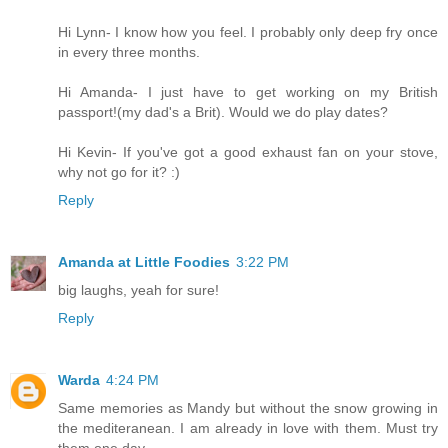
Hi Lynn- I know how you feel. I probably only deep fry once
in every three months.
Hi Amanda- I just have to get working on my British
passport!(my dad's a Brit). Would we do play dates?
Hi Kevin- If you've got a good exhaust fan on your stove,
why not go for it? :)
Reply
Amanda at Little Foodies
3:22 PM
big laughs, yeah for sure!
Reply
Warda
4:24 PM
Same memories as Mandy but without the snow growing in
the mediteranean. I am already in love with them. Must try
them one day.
━━━━━━━━
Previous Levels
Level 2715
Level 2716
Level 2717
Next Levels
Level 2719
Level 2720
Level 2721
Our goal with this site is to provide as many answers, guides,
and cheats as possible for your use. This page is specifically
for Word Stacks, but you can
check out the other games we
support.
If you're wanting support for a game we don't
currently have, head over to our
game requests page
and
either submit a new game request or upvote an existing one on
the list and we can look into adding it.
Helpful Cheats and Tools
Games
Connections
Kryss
━━━━━━━━
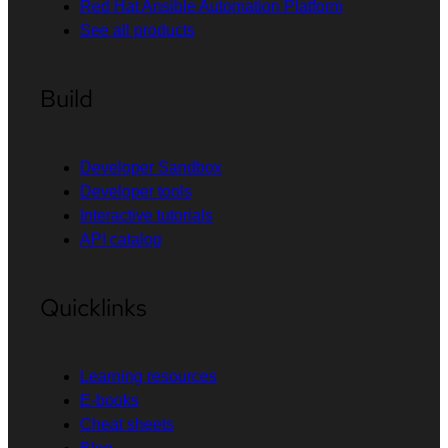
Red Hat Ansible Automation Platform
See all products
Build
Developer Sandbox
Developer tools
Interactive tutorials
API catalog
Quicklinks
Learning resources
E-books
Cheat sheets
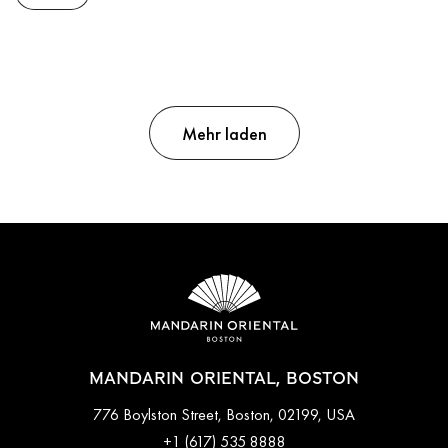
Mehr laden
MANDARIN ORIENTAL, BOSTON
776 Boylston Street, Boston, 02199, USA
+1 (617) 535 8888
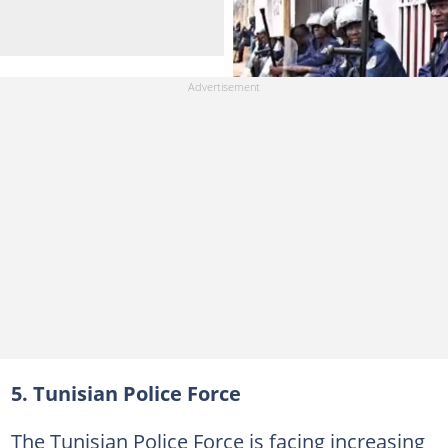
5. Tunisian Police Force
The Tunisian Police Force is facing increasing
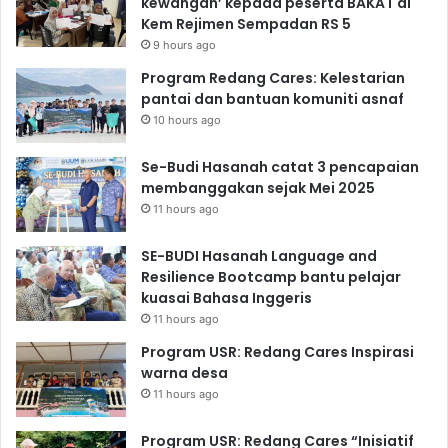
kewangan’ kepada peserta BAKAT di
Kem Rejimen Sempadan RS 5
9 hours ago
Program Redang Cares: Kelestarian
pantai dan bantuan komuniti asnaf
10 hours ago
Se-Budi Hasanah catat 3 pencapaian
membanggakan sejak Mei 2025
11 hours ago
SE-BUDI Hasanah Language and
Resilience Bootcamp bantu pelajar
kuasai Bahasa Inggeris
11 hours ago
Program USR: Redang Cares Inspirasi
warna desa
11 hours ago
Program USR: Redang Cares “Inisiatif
━━━━━━━━
-- Work order --
Each line above from the one with "Hi Lynn- I know" up to and including the one with "them one day." must be set down exactly, and no line outside that span may appear.

-- Task answer --
Hi Lynn- I know how you feel. I probably only deep fry once
in every three months.
Hi Amanda- I just have to get working on my British
passport!(my dad's a Brit). Would we do play dates?
Hi Kevin- If you've got a good exhaust fan on your stove,
why not go for it? :)
Reply
Amanda at Little Foodies
3:22 PM
big laughs, yeah for sure!
Reply
Warda
4:24 PM
Same memories as Mandy but without the snow growing in
the mediteranean. I am already in love with them. Must try
them one day.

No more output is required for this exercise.